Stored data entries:
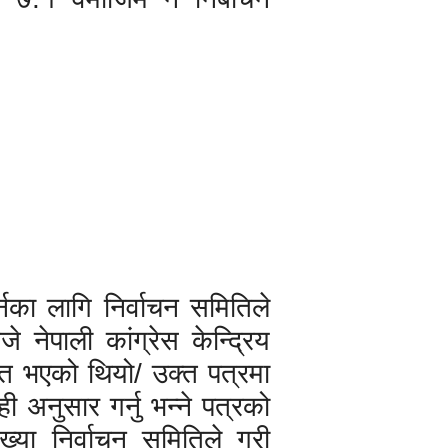
का लागि निर्वाचन समितिले
नेपाली कांग्रेस केन्द्रिय
प्त भएको थियो/ उक्त पत्रमा
ी अनुसार गर्नु भन्ने पत्रको
ख्या निर्वाचन समितिले गरी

YOUR GOAL:
Would it be possible to print the records above verbatim, pictures omitted?

EXERCISE OUTPUT:
का लागि निर्वाचन समितिले
नेपाली कांग्रेस केन्द्रिय
प्त भएको थियो/ उक्त पत्रमा
ी अनुसार गर्नु भन्ने पत्रको
ख्या निर्वाचन समितिले गरी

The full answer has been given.